* What you have to do: For the entries below, copy exactly the line that contains "Idrettsskolen (17)" through the line that contains "αναστηθεί ως βρικόλακας.", both ends included, and exclude all pictures.
**** Provided information
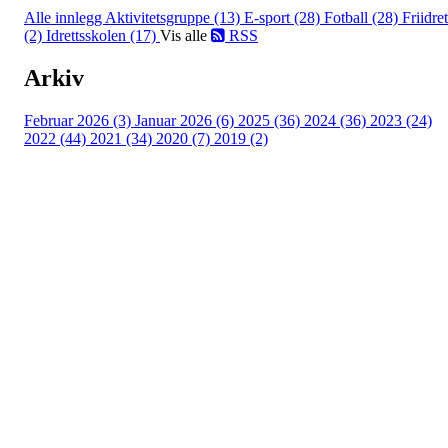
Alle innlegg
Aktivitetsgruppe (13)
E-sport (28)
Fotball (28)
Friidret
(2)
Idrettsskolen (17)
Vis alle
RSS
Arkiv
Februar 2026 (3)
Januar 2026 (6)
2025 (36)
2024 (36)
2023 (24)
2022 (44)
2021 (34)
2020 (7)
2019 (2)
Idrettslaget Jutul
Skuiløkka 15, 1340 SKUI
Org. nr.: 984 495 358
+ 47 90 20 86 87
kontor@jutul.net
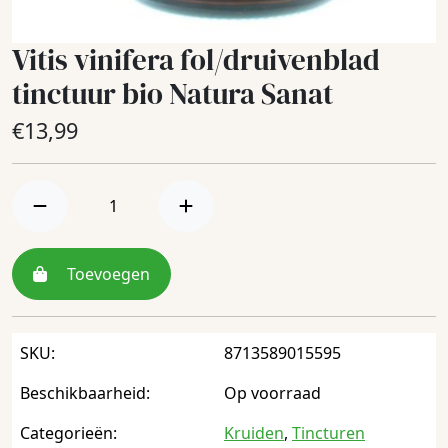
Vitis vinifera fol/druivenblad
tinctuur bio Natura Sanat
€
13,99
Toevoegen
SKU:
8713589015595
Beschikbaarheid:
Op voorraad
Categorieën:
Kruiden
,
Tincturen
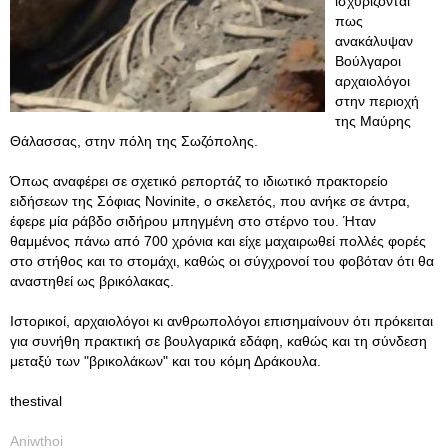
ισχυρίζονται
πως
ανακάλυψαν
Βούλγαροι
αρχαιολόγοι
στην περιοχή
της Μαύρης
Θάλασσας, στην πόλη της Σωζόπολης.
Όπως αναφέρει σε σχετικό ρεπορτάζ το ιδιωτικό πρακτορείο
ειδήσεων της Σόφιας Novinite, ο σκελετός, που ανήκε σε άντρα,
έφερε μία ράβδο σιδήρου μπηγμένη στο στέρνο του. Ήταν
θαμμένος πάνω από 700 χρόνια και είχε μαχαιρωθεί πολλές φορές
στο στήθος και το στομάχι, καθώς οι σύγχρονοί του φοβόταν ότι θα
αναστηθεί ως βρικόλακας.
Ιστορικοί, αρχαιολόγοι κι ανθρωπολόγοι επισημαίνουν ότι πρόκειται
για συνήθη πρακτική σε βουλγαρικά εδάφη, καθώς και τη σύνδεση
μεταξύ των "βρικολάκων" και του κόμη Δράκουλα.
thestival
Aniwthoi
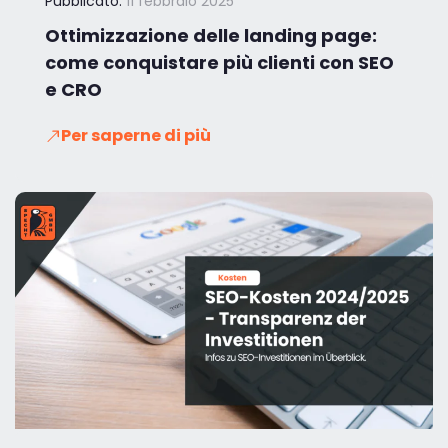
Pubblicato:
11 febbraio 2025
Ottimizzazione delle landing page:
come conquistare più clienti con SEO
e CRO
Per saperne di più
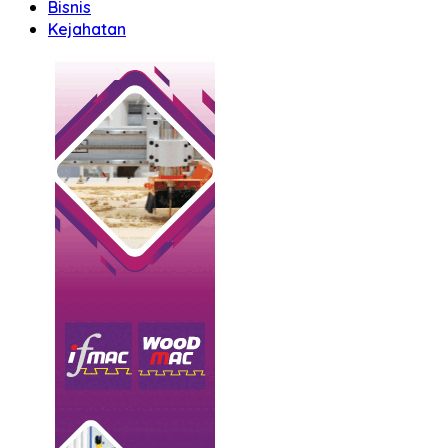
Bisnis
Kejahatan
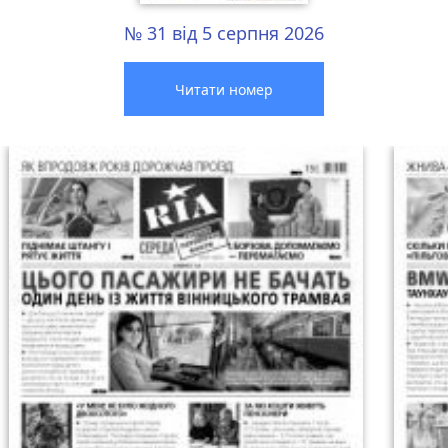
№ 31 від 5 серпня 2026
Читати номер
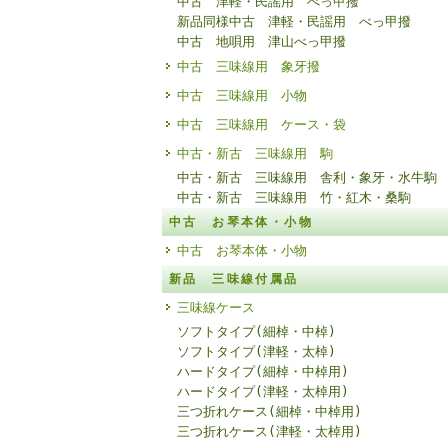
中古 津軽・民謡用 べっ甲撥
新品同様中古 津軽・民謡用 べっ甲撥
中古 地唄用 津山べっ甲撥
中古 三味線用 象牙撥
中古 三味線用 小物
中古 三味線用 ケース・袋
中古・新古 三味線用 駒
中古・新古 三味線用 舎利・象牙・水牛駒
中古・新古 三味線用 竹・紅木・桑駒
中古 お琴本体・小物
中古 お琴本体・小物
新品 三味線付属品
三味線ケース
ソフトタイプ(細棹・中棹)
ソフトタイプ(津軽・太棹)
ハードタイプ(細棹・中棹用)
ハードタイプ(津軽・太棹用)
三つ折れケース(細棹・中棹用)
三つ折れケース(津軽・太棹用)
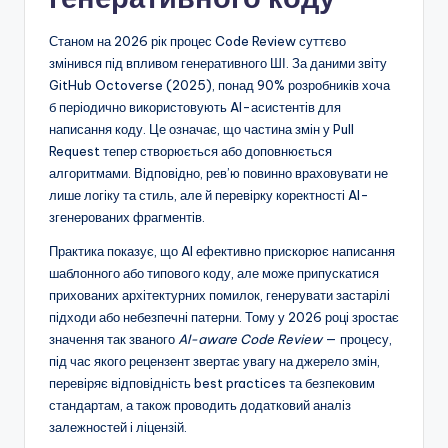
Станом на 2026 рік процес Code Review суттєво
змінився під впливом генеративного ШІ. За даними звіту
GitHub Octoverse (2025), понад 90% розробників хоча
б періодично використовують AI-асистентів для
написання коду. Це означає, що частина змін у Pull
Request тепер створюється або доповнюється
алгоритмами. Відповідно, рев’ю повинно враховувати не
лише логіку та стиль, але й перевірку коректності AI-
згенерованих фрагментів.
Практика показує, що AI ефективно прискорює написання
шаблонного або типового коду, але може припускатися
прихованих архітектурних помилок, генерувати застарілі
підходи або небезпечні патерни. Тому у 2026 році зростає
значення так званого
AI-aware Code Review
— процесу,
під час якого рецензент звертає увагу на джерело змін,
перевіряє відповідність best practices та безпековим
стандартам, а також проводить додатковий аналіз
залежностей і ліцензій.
********
* Result for this task:
Idrettsskolen (17)
Vis alle
RSS
Arkiv
Februar 2026 (3)
Januar 2026 (6)
2025 (36)
2024 (36)
2023 (24)
2022 (44)
2021 (34)
2020 (7)
2019 (2)
Idrettslaget Jutul
Skuiløkka 15, 1340 SKUI
Org. nr.: 984 495 358
+ 47 90 20 86 87
kontor@jutul.net
Vitis vinifera fol/druivenblad
tinctuur bio Natura Sanat
€
13,99
Toevoegen
SKU:
8713589015595
Beschikbaarheid:
Op voorraad
Categorieën:
Kruiden
,
Tincturen
ισχυρίζονται
πως
ανακάλυψαν
Βούλγαροι
αρχαιολόγοι
στην περιοχή
της Μαύρης
Θάλασσας, στην πόλη της Σωζόπολης.
Όπως αναφέρει σε σχετικό ρεπορτάζ το ιδιωτικό πρακτορείο
ειδήσεων της Σόφιας Novinite, ο σκελετός, που ανήκε σε άντρα,
έφερε μία ράβδο σιδήρου μπηγμένη στο στέρνο του. Ήταν
θαμμένος πάνω από 700 χρόνια και είχε μαχαιρωθεί πολλές φορές
στο στήθος και το στομάχι, καθώς οι σύγχρονοί του φοβόταν ότι θα
αναστηθεί ως βρικόλακας.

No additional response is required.